▸ **Exercise requirements**:
Would you please output, word for word, the span of the listing below that opens on the line containing "предварительного разрешения правообладателя." and closes on the line containing "объекта в неизменном виде."? Include both ends and nothing more.

*** Opening Provided records ***

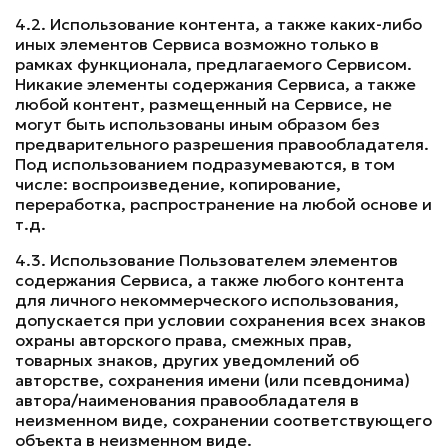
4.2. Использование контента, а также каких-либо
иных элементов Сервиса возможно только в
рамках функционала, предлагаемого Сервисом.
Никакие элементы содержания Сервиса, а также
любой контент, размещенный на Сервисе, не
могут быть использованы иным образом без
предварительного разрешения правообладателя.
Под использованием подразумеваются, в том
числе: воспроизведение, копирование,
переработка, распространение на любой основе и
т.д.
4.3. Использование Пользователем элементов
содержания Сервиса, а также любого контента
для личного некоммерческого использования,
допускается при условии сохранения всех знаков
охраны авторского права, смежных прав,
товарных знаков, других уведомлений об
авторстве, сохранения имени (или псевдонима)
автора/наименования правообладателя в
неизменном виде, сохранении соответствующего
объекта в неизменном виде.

*** Closing Provided records ***
*** Opening Provided records ***

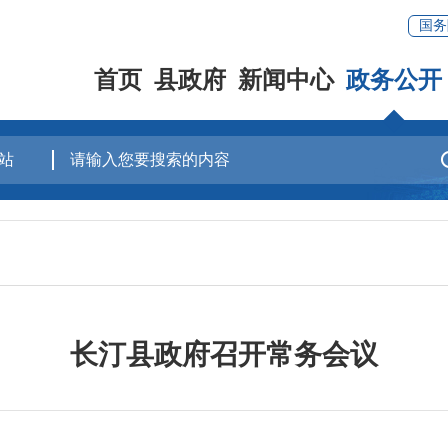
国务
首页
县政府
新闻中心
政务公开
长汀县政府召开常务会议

*** Closing Provided records ***
*** Opening Provided records ***

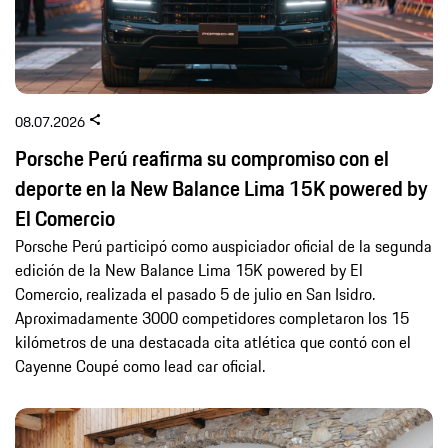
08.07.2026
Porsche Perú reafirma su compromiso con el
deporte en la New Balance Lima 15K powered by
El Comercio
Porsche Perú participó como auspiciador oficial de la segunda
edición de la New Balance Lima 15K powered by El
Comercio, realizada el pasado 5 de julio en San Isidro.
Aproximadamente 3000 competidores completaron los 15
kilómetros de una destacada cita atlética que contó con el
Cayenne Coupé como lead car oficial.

*** Closing Provided records ***

▸ **Result**:
предварительного разрешения правообладателя.
Под использованием подразумеваются, в том
числе: воспроизведение, копирование,
переработка, распространение на любой основе и
т.д.
4.3. Использование Пользователем элементов
содержания Сервиса, а также любого контента
для личного некоммерческого использования,
допускается при условии сохранения всех знаков
охраны авторского права, смежных прав,
товарных знаков, других уведомлений об
авторстве, сохранения имени (или псевдонима)
автора/наименования правообладателя в
неизменном виде, сохранении соответствующего
объекта в неизменном виде.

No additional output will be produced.